Le parlement australien a récemment voté en faveur d'un programme national de rachat d'armes, ainsi que des réformes concernant les armes à feu et les discours de haine, suite à la tragédie de Bondi Beach. Cette décision intervient un mois après le tireur qui a causé la mort de 15 personnes.
Le ministre de l'Intérieur, Tony Burke, a déclaré que les tireurs n'auraient pas eu accès aux armes à feu légalement si une telle législation avait été en place avant l'attaque. Il a souligné que les individus impliqués avaient "la haine dans le cœur et des armes dans les mains".
Le projet de loi sur la réforme des armes a été adopté par la Chambre des représentants par un vote de 96 à 45. Il comprend des contrôles d'importation plus stricts et des mesures pour améliorer le partage d'informations entre les agences de renseignement concernant les demandes de licences d'armes.
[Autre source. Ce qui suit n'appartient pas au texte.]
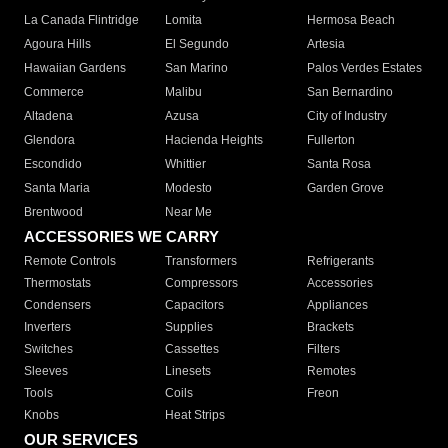
La Canada Flintridge
Lomita
Hermosa Beach
Agoura Hills
El Segundo
Artesia
Hawaiian Gardens
San Marino
Palos Verdes Estates
Commerce
Malibu
San Bernardino
Altadena
Azusa
City of Industry
Glendora
Hacienda Heights
Fullerton
Escondido
Whittier
Santa Rosa
Santa Maria
Modesto
Garden Grove
Brentwood
Near Me
ACCESSORIES WE CARRY
Remote Controls
Transformers
Refrigerants
Thermostats
Compressors
Accessories
Condensers
Capacitors
Appliances
Inverters
Supplies
Brackets
Switches
Cassettes
Filters
Sleeves
Linesets
Remotes
Tools
Coils
Freon
Knobs
Heat Strips
OUR SERVICES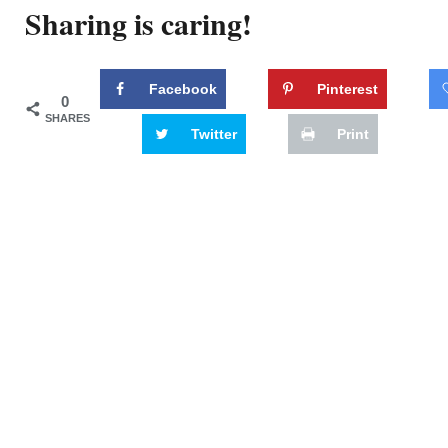
Sharing is caring!
Facebook
Pinterest
0
SHARES
Twitter
Print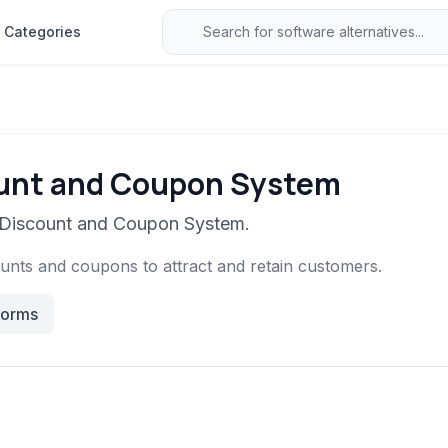
Categories
ount and Coupon System
o Discount and Coupon System.
unts and coupons to attract and retain customers.
forms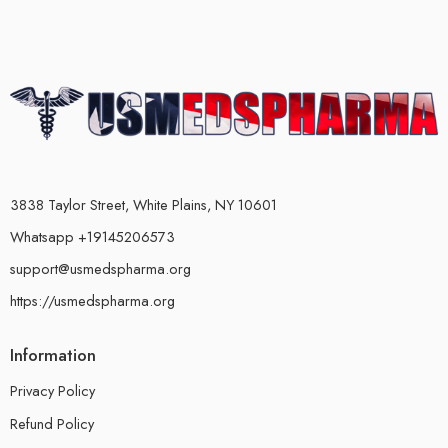
3838 Taylor Street, White Plains, NY 10601
Whatsapp +19145206573
support@usmedspharma.org
https://usmedspharma.org
Information
Privacy Policy
Refund Policy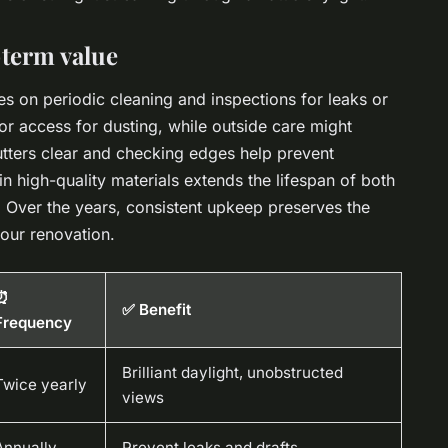
-term value
lies on periodic cleaning and inspections for leaks or
ior access for dusting, while outside care might
utters clear and checking edges help prevent
n high-quality materials extends the lifespan of both
s. Over the years, consistent upkeep preserves the
your renovation.
⏰
✅ Benefit
Frequency
Brilliant daylight, unobstructed
Twice yearly
views
Annually
Prevent leaks and drafts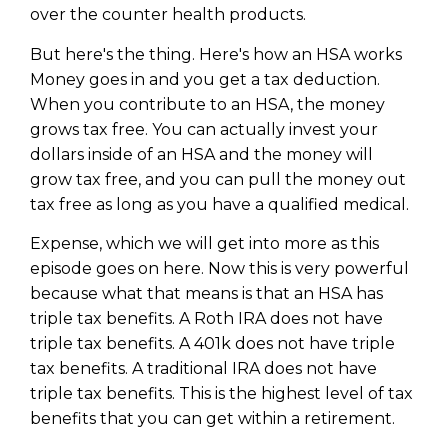
over the counter health products.
But here's the thing. Here's how an HSA works
Money goes in and you get a tax deduction.
When you contribute to an HSA, the money
grows tax free. You can actually invest your
dollars inside of an HSA and the money will
grow tax free, and you can pull the money out
tax free as long as you have a qualified medical.
Expense, which we will get into more as this
episode goes on here. Now this is very powerful
because what that means is that an HSA has
triple tax benefits. A Roth IRA does not have
triple tax benefits. A 401k does not have triple
tax benefits. A traditional IRA does not have
triple tax benefits. This is the highest level of tax
benefits that you can get within a retirement.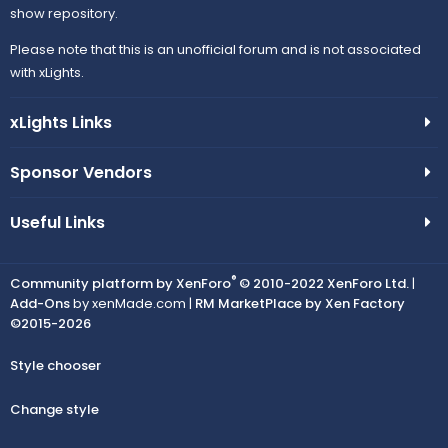
show repository.
Please note that this is an unofficial forum and is not associated
with xLights.
xLights Links
Sponsor Vendors
Useful Links
®
Community platform by XenForo
© 2010-2022 XenForo Ltd.
|
Add-Ons
by xenMade.com |
RM MarketPlace by Xen Factory
©2015-2026
Style chooser
Change style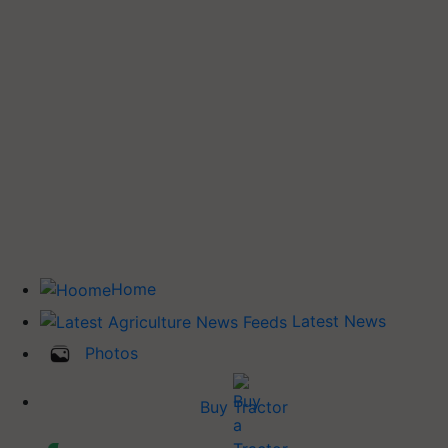
Home
Latest News
Photos
Buy Tractor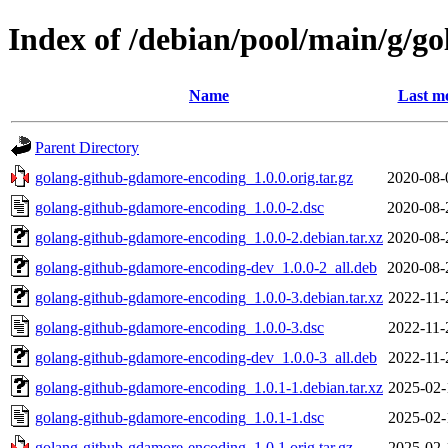
Index of /debian/pool/main/g/g
Name
Last mo
Parent Directory
golang-github-gdamore-encoding_1.0.0.orig.tar.gz
2020-08-
golang-github-gdamore-encoding_1.0.0-2.dsc
2020-08-
golang-github-gdamore-encoding_1.0.0-2.debian.tar.xz
2020-08-
golang-github-gdamore-encoding-dev_1.0.0-2_all.deb
2020-08-
golang-github-gdamore-encoding_1.0.0-3.debian.tar.xz
2022-11-
golang-github-gdamore-encoding_1.0.0-3.dsc
2022-11-
golang-github-gdamore-encoding-dev_1.0.0-3_all.deb
2022-11-
golang-github-gdamore-encoding_1.0.1-1.debian.tar.xz
2025-02-
golang-github-gdamore-encoding_1.0.1-1.dsc
2025-02-
golang-github-gdamore-encoding_1.0.1.orig.tar.gz
2025-02-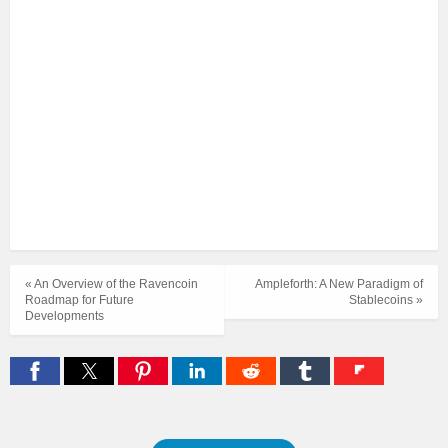
« An Overview of the Ravencoin
Ampleforth: A New Paradigm of
Roadmap for Future
Stablecoins »
Developments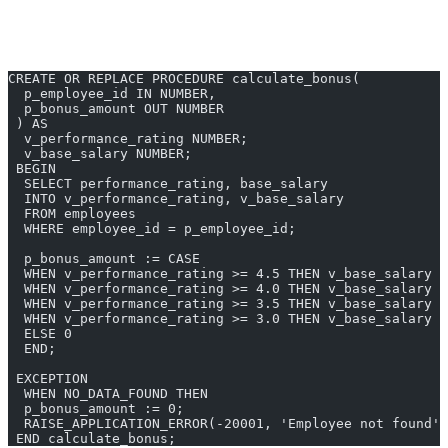
Input:
“Create procedure to calculate employee bonus based on
performance”
CREATE OR REPLACE PROCEDURE calculate_bonus(
  p_employee_id IN NUMBER,
  p_bonus_amount OUT NUMBER
 ) AS
  v_performance_rating NUMBER;
  v_base_salary NUMBER;
 BEGIN
  SELECT performance_rating, base_salary
  INTO v_performance_rating, v_base_salary
  FROM employees
  WHERE employee_id = p_employee_id;
  p_bonus_amount := CASE 
  WHEN v_performance_rating >= 4.5 THEN v_base_salary *
  WHEN v_performance_rating >= 4.0 THEN v_base_salary *
  WHEN v_performance_rating >= 3.5 THEN v_base_salary *
  WHEN v_performance_rating >= 3.0 THEN v_base_salary *
  ELSE 0
  END;
 EXCEPTION
  WHEN NO_DATA_FOUND THEN
  p_bonus_amount := 0;
  RAISE_APPLICATION_ERROR(-20001, 'Employee not found')
 END calculate_bonus;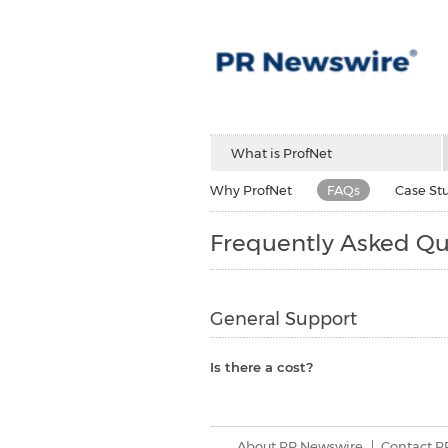
What is ProfNet
Why ProfNet
FAQs
Case St
Frequently Asked Qu
General Support
Is there a cost?
About PR Newswire
Contact P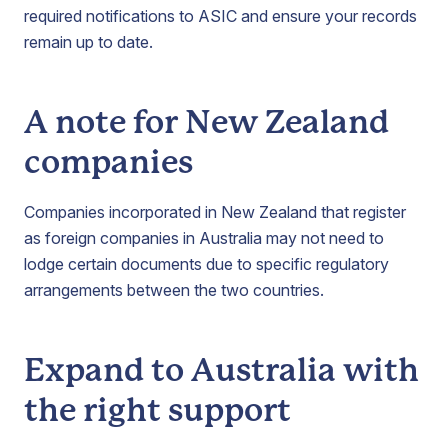
required notifications to ASIC and ensure your records
remain up to date.
A note for New Zealand
companies
Companies incorporated in New Zealand that register
as foreign companies in Australia may not need to
lodge certain documents due to specific regulatory
arrangements between the two countries.
Expand to Australia with
the right support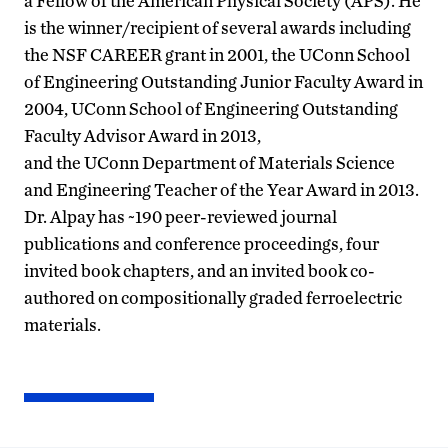
a Fellow of the American Physical Society (APS). He
is the winner/recipient of several awards including
the NSF CAREER grant in 2001, the UConn School
of Engineering Outstanding Junior Faculty Award in
2004, UConn School of Engineering Outstanding
Faculty Advisor Award in 2013,
and the UConn Department of Materials Science
and Engineering Teacher of the Year Award in 2013.
Dr. Alpay has ~190 peer-reviewed journal
publications and conference proceedings, four
invited book chapters, and an invited book co-
authored on compositionally graded ferroelectric
materials.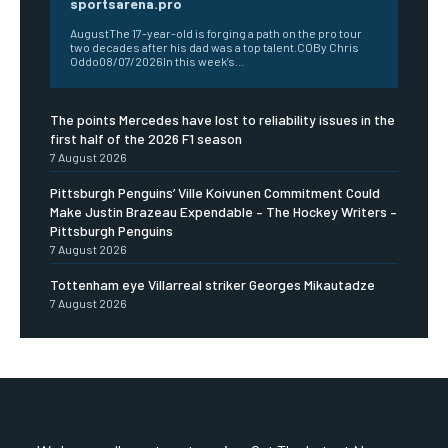
sportsarena.pro
AugustThe 17-year-old is forging a path on the pro tour
two decades after his dad was a top talent.COBy Chris
Oddo08/07/2026In this week’s...
The points Mercedes have lost to reliability issues in the
first half of the 2026 F1 season
7 August 2026
Pittsburgh Penguins’ Ville Koivunen Commitment Could
Make Justin Brazeau Expendable – The Hockey Writers –
Pittsburgh Penguins
7 August 2026
Tottenham eye Villarreal striker Georges Mikautadze
7 August 2026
Le programme de rachat visera les armes excédentaires et celles nouvellement restreintes, ce qui devrait réduire le nombre de quatre millions d'armes enregistrées en Australie. Burke a exprimé son choc face à la réalité que le pays possède plus d'armes qu'avant l'attaque de Port Arthur en 1996.
Cette attaque, qui a fait 35 victimes, avait conduit à l'introduction de certains des contrôles d'armes les plus stricts au monde. Les réformes actuelles visent à renforcer la sécurité des Australiens.
Le parlement a également adopté des réformes concernant le discours de haine, visant à lutter contre l'antisémitisme. Ces réformes avaient été initialement incluses dans un projet de loi omnibus, mais ont été séparées après que l'opposition et les Verts ont exprimé leur opposition.
Bien que le gouvernement du Parti travailliste dispose d'une majorité confortable, il a besoin du soutien d'autres partis au Sénat. Les députés de la coalition ont exprimé des préoccupations concernant la liberté d'expression et le manque de clarté de la législation.
Le leader des Libéraux, Sussan Ley, a annoncé que son parti avait trouvé un accord avec le gouvernement sur une version modifiée de la législation. Elle a déclaré que les Libéraux avaient "pris des mesures pour corriger une législation" mal gérée par le gouvernement.
Le projet de loi inclut des dispositions interdisant les groupes jugés comme répandant la haine, avec un examen tous les deux ans par un comité parlementaire. L'opposition sera également consultée sur l'inscription et la désinscription des organisations extrémistes.
Les réformes proposées par le parlement australien visent à renforcer la sécurité publique et à lutter contre la haine. Avec le soutien nécessaire, ces mesures pourraient transformer le paysage législatif en Australie, rendant le pays plus sûr pour tous.